In the PEAR study the volitional variable was imposed as a control to preclude anything that would have the effect of knowing before the trial how the outcomes would appear. It doesn't matter how such knowledge could be acquired or such preparation could be accomplished. It doesn't matter that you, I, Palmer, or anyone else fails to imagine how it could be done. That's not how empirical control typically works. What matters is that the data were collected in a way that recorded whether the subject was able, at the time of testing, to select the method of trial that would occur. That's a category in the study.
In a double-blind placebo study, we would want the measured cancer rate at the end of the study to be significantly independent of all variables except the placebo-vs-drug variable. Toward that end we compare measured cancer rates to those variables regardless of whether they got the drug or the placebo. If the rate correlates in your sample more strongly to, say, whether a patient exercises regularly than to whether he got the drug, you can't say the placebo-vs-drug category is sufficiently independent to be significant.

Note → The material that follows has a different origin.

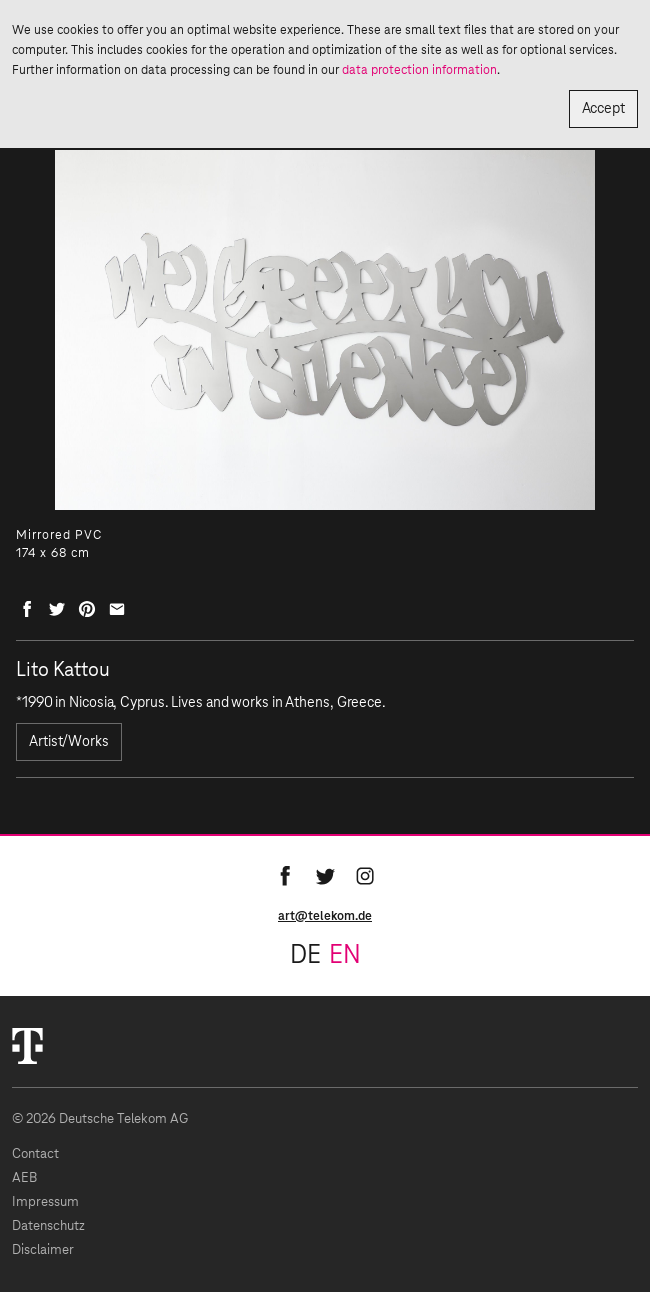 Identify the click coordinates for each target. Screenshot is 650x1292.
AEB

If the PK effect hypothesized by PEAR is real, the measurement of it in terms of variance from the baseline was expected to be independent of the volition category. It wasn't. It was quite strongly dependent on it. Now you can read all sorts of nefarious intent into the notion that all the variance in the one out of three studies that showed any variance at all depended on whether one subject knew in advance how the day's experiment was going to be done. But what's more important is that PEAR had no answer for this. They didn't propose any sort of PK-compatible explanation (e.g., "For PK to work, the subject had to be in a certain mindset that was defeated by the volition variable.") They did no further testing to isolate and characterize this clearly predictive variable that wasn't supposed to be predictve.
You can't just leave a failed test for independence alone and claim victory nonetheless. Palmer didn't explicitly perform the independence test, but he didn't have to. The errant correlation is trivially apparent. This lengthy exposition is meant to reach this one point: You accuse Palmer of eliminating or disregarding Operator 010, and you claim -- based on irrelevant and wrong comparisons to control-system design -- that this is a no-no. A better way of looking at Palmer's review is that he considered the problem categorically. The categories of volition-vs-not and significance-vs-significance are not independent in the way they would need to be for Jahn's hypothesis to have been properly supported by his first study. It's not that Operator 010 wasn't taken into account. Palmer took Operator 010 into account according to the way the categories in which she fell could be reasoned about intelligently and correctly.